Probe-based confocal laser endomicroscopy
A total of 56 pCLE videosequences and 84 biopsies were obtained from the same sites. In one patient, technical failure occurred resulting in the absence of recorded data for both duodenal and rectosigmoid evaluation. Fourteen patients had duodenal (n = 12) or rectosigmoid (n = 14) pCLE examination (two patients refused to have an OGD). pCLE accurately identified seven out of eight patients who developed symptoms of GVHD during follow up, but misclassified as ‘normal’ one patient who developed a grade II acute GVHD. The sensitivity, specificity, PPV, and NPV of pCLE for the diagnosis of any grade of GVHD were 87, 71, 77, and 83%, respectively (Table 3).
| Glücksberg grade | pCLE grade | |||
|---|---|---|---|---|
| 0 | Mild (1) | Moderate (2) | Severe (3–4) | |
| 0 | 5 | 2 | 0 | 0 |
| Mild (I) | 0 | 2 | 1 | 0 |
| Moderate (II) | 1 | 0 | 3 | 0 |
| Severe (III–IV) | 0 | 0 | 0 | 1 |
- Values are n.
- Sensitivity of pCLE was 87% and specificity was 71%. Spearman test showed a significant positive correlation between both scoring systems (rho = 0.727, p = 0.002).
Conventional histology
Conventional histology correctly diagnosed a ‘severe GI-GVHD’ in the patient who developed grade IV acute GVHD. This patient had severe histological lesions consisting in large areas of complete destruction of the duodenal villi and the colonic crypts.
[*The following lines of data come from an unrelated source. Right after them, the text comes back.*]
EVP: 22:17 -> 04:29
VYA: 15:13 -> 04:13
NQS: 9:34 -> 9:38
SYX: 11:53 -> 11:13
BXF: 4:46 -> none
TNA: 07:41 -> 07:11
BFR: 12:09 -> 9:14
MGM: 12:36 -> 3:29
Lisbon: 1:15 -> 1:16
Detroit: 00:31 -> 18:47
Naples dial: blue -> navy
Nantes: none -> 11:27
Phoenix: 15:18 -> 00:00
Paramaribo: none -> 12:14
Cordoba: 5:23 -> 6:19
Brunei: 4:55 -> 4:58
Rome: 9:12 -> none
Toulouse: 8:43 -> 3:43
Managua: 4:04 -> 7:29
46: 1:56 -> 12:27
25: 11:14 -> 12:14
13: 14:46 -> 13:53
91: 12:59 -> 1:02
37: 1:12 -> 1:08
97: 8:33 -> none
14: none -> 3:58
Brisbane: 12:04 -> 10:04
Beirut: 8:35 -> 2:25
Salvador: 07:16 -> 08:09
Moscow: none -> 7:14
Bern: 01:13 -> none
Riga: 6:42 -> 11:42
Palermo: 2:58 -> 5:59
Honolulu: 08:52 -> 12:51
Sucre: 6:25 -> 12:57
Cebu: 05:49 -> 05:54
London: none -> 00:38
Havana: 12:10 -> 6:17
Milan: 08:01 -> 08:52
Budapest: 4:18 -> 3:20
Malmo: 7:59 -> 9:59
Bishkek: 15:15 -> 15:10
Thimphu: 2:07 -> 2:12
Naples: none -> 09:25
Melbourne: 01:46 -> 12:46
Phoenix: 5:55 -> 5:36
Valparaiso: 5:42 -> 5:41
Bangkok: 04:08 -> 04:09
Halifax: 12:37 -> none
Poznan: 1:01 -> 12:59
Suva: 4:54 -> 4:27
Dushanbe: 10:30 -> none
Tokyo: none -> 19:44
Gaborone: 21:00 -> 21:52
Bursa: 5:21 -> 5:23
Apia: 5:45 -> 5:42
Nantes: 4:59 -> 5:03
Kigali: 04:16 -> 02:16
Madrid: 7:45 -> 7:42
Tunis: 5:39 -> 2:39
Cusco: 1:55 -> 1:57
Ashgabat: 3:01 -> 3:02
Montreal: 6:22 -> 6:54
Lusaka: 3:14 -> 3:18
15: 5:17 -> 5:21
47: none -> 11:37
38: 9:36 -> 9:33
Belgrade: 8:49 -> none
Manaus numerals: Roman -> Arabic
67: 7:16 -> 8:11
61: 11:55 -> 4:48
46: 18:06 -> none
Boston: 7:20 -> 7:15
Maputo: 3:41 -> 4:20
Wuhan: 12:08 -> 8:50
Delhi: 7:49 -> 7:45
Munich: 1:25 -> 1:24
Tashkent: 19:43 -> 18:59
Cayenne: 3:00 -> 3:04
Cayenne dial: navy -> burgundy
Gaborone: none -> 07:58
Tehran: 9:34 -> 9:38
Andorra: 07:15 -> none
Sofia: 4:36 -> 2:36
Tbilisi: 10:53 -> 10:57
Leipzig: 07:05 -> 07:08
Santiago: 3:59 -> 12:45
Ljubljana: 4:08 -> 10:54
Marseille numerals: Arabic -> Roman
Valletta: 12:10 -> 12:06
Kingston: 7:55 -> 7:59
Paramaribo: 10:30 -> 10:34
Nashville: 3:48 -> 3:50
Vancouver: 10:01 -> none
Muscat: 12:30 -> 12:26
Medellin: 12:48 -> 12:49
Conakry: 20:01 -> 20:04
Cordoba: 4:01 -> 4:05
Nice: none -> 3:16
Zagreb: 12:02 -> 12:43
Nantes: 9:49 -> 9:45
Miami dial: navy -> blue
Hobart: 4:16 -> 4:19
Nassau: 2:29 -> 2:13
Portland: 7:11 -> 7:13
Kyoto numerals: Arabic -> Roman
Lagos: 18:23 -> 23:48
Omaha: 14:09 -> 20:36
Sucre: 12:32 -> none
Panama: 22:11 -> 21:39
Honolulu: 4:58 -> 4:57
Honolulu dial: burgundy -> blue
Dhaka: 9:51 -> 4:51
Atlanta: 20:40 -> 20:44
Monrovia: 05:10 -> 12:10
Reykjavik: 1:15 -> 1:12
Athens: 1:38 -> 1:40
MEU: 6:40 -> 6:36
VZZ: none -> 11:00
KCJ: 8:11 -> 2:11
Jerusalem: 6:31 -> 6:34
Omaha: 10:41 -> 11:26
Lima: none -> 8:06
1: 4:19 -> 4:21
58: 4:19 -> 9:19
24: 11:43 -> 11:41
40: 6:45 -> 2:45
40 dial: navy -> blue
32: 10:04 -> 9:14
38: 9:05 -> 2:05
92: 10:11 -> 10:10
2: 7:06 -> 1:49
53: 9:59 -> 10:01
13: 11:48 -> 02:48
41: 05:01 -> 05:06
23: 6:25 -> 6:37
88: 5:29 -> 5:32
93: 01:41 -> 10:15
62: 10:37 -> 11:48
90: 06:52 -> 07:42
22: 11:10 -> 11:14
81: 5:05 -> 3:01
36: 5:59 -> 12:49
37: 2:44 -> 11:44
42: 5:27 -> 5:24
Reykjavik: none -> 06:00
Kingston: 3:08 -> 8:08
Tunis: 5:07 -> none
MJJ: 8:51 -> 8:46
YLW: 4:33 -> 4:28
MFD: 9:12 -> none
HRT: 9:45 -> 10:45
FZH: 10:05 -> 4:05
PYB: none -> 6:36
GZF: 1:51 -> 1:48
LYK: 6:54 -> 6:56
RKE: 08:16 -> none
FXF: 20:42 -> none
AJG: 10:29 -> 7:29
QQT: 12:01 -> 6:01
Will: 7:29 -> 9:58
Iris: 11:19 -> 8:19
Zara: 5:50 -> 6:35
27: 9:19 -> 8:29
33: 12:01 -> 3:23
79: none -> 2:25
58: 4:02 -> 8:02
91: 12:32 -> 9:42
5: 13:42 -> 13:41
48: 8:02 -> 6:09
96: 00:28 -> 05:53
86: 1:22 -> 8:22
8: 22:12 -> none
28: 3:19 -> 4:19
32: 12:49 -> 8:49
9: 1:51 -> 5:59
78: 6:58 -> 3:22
The remaining crypts were atrophic with apoptotic changes. Conventional histology did not find any sign of acute GI-GVHD in biopsies for 4/15 patients who developed grade I (n = 2) and grade II (n = 2) acute GVHD, but without clinical symptoms of GVHD at time of biopsy. In addition, histology concluded to grade 1 acute GVHD in one patient that was classified as ‘no GVHD’ according to the modified Glücksberg system. The sensitivity, specificity, PPV, and NPV of conventional histology for the diagnosis of any grade of GVHD were 50, 86, 80, and 60%, respectively (Table 4).
| Glücksberg grade | Histology grade | |||
|---|---|---|---|---|
| 0 | Mild (1) | Moderate (2) | Severe (3–4) | |
| 0 | 6 | 1 | 0 | 0 |
| Mild (I) | 2 | 1 | 0 | 0 |
| Moderate (II) | 2 | 1 | 0 | 1 |
| Severe (III–IV) | 0 | 0 | 0 | 1 |
- Values are n.
- Sensitivity of histology was 50% and specificity was 86%. Spearman test showed no correlation between both scoring systems (rho = 0.481, p = 0.069).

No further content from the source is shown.